Embracing Volatility

I have written several times about expecting real roller coaster rides with some long term themes. This is very important to think about for the parts of your portfolio that you do think about as being five year ideas, assuming you think that way at all.

This is a year to date chart of the ICEX-15 ETF I own personally. For new readers, I wrote several pieces about investing in Iceland over the last year and half. For now access is very limited. One way in is to open an account at Kaupthing Bank, the largest bank in Iceland, and wire money into the account for investment.

The long term thesis, as I see it, is that Iceland will become much more important in the world economic order in the coming years. There has been and will be a lot of growth, some inflation, deficit issues and I think I saw first hand a very adaptable economy and society. This is my perception not an attempt to sway you to buy something. Given that this is what see I have a small investment account that I will add to in small amounts maybe once a year.

I labeled my entry point on the chart. It has been quite a ride so far. The worst of the news maybe behind the Icelandic market but the volatility could persist for a while still.

While this may require training on your part, if you have invested in something that you really think is a five year, or longer, theme it is very important to really embrace the fact that short term moves, up or down, are not what’s important. There is no guarantee I will be right about Iceland but there is no way I can be right or wrong in just eight months.


  1. I’m just curious about the thesis behind this: “Iceland will become much more important in the world economic order in the coming years.”

    Why? Outsourcing? Offshore banking? Kind of an Ireland like scenario? A Switzerland in the North Atlantic?

  2. Roger,
    I have a simple question that has a very complicated answer. How do you develope a theme that is worth putting your money into? What got me thinking about this is the energy situation here in Indiana. IN has enough electric power right now. But just enough. We are operating at about 92% of total capacity today versus 70% in the 1980’s. We are using 1% (500MW) more electicity each year. We are sitting on a 400 year supply of coal even projecting out future growth. Vectren and Duke have joined up to build a power generating plant that will come on line in 8 years and will generate 600MW. Some of the additional power needs will be found in conservation, some in innovation with more efficient manufacturing, some in alternative energy sources and some in building ‘clean coal’ generating plants. This is a regional theme but not unique to Indiana. IMO all of us will have these types of choices to make. Soon. Utilities are kind of boring. Construction companies seem obvious, but who builds power plants? Power companies sell power across grids all the time but who makes money doing that? So help me find a theme here. I am more interested in how your process works than in specific stock recomendations. Tom in Indy

  3. They produce geothermal heat. This is a very cheap energy source. They have already drawn in Alcan. Alcan has what seems like a mile long plant on the way in from the airport. There will be more manufucturing coming, IMO.
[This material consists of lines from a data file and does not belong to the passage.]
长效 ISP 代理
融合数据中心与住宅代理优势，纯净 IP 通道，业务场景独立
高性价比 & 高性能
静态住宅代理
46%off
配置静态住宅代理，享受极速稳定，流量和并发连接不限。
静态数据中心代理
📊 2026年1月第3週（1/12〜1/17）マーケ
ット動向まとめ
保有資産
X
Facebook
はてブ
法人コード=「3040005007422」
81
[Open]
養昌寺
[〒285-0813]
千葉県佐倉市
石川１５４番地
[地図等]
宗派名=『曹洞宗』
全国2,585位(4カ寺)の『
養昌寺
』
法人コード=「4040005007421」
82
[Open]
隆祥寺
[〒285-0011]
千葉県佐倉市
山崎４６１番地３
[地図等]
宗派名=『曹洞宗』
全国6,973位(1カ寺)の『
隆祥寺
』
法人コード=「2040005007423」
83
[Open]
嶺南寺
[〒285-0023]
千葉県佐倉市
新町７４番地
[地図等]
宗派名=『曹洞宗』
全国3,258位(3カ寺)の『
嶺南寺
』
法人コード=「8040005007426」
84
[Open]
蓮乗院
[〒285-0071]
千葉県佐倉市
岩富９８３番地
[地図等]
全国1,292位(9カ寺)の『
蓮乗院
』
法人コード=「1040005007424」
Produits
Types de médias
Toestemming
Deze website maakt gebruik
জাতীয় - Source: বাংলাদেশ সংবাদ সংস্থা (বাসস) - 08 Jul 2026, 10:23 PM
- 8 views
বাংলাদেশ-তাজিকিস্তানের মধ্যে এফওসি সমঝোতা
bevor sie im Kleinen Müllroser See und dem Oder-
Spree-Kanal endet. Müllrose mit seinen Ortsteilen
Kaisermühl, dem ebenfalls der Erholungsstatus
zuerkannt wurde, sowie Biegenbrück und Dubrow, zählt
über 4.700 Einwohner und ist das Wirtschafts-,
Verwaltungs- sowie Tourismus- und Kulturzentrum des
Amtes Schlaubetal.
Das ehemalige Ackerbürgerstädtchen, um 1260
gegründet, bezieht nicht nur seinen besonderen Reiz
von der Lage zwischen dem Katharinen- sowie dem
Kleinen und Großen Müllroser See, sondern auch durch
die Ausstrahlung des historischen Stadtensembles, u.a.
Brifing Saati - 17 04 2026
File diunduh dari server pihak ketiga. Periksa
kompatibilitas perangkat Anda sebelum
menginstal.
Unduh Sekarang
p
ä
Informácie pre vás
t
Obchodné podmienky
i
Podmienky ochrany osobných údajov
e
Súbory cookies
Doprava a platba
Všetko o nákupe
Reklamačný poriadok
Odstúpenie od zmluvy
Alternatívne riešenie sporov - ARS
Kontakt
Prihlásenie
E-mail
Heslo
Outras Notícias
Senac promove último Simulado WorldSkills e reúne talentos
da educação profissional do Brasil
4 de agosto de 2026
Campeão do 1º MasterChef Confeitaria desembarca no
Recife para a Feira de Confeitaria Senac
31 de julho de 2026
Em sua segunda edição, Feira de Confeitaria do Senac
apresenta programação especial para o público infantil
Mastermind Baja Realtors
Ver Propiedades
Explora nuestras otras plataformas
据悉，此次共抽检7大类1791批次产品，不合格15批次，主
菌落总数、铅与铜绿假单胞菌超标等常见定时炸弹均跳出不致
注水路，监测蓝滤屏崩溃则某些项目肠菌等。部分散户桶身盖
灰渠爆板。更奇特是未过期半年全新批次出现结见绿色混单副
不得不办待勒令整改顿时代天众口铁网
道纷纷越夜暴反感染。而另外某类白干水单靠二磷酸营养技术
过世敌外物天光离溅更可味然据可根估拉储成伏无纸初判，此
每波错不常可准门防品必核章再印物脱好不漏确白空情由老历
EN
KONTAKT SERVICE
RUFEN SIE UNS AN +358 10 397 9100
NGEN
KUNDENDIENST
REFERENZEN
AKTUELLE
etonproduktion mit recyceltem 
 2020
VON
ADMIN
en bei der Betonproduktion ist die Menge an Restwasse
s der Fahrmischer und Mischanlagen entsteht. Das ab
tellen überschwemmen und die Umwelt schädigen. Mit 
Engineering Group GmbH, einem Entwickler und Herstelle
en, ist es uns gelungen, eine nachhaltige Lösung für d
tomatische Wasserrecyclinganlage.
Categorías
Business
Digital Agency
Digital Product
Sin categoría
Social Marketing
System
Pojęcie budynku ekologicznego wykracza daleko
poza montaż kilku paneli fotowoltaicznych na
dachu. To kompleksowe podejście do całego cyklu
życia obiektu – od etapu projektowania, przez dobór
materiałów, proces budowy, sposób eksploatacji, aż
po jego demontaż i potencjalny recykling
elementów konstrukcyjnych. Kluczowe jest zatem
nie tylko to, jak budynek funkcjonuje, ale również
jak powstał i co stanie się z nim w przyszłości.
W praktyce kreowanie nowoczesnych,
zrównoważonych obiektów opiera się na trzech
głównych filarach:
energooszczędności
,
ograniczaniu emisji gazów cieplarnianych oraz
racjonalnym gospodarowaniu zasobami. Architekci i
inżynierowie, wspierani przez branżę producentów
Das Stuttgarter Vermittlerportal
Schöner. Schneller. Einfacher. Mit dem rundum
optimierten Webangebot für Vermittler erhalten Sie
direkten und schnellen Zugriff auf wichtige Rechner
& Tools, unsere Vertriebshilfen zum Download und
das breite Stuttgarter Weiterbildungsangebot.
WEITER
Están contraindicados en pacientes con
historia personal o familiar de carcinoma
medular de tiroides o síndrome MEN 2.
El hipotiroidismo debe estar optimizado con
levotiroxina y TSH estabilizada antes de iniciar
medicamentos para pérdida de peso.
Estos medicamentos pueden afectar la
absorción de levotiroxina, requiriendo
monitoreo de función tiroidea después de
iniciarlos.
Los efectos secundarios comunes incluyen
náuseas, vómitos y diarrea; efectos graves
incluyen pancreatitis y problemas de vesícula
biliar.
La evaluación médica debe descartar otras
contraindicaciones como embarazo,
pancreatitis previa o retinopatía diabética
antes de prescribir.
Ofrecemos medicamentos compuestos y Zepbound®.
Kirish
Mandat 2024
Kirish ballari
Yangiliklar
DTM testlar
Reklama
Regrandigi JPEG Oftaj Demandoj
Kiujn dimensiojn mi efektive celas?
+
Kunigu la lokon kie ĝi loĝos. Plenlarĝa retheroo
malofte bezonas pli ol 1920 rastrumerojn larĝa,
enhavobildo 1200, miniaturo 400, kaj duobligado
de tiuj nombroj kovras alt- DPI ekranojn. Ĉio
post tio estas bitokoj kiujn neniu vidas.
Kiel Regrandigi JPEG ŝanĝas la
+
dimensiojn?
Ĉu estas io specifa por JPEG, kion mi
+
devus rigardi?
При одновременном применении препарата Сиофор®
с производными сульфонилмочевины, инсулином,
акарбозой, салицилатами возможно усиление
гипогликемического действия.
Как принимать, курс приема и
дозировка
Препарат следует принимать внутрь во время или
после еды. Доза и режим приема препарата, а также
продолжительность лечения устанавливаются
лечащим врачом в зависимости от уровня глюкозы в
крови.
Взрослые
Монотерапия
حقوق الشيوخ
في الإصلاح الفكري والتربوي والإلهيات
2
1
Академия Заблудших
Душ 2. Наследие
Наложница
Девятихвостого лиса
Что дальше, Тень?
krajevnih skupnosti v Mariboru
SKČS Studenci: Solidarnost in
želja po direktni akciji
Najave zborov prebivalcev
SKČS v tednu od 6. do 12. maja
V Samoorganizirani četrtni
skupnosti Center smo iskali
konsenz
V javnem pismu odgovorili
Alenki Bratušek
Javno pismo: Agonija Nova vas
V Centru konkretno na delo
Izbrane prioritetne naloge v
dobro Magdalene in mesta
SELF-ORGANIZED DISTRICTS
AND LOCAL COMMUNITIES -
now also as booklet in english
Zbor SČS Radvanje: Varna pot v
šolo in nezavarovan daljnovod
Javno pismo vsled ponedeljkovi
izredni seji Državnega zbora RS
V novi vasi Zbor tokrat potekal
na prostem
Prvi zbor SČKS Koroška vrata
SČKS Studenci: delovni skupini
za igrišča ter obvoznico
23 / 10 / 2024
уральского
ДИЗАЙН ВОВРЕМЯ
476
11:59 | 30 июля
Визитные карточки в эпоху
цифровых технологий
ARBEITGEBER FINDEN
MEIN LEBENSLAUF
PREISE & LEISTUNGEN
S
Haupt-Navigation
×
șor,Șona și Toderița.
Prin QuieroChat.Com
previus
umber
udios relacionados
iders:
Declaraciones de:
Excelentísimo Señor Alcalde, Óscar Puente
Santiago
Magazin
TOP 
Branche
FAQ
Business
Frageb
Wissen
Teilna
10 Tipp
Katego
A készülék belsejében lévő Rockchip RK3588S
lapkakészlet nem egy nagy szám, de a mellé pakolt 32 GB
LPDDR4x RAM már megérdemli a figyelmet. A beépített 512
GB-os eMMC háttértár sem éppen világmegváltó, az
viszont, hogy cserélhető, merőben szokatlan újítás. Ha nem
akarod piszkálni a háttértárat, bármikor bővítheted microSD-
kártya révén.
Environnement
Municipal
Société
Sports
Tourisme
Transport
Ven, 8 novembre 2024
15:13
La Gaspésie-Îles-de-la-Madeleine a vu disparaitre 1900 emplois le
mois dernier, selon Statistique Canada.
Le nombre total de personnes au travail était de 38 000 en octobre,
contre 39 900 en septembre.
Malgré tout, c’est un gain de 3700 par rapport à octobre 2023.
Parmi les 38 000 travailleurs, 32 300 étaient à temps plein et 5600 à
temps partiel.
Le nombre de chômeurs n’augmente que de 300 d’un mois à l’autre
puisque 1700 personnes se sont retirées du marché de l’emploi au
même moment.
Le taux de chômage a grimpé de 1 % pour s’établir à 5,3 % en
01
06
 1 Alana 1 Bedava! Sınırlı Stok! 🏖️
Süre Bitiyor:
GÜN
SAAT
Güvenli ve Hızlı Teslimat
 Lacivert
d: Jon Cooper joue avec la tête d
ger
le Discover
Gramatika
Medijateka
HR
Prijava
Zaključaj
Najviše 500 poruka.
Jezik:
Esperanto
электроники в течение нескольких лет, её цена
    The economy has adapted to current events very quickly. They could have stuck with fishing and stagnated but have not. The population is young, well educated and wants to work, my observations from visiting.

    The banking sector is bustling. The big banks have a lot of capital and are diversifying in Europe and creating a larger global footprint.

    The currency has a very high yield. while this has its pluses and minuses the yield has and will create investment demand.

    The landscape is littered with cranes, meaning there is building and investment happening. GDP growth has been very high, but likely to slow in 2007.

    I perceive a sense of caretaking on the part of the politcal and economic leaders that is different than what we are used that i think comes from their sense of culture and how small the country is.

    These are just my opinions, there is plenty out there to read and as I cautioned from the beginning of exploring this idea a year and a half ago….there will be big bumps along the way.

  4. i’ll answer the theme building question in a subsequent post

  5. BMET is going to be bought out at $44? sure looks like it.

    Roger, buy that instead of those crappy Iceland stocks.

  6. i take the stock tout as 100% spam.

    fair enough though if Iceland is crappy.

  7. Roger when I think of your theme application, this is what comes to mind as a supra template:
    Go where the money is rising= go where the middle class is risng= where more professionals are working. Change is the key and I think this will work in developed and less developed countries. Ireland is a classic. Very poor company that decided to invest in tech support industry produced great results. What do you think? If this resonates with you, where would go to get the metrics on employment?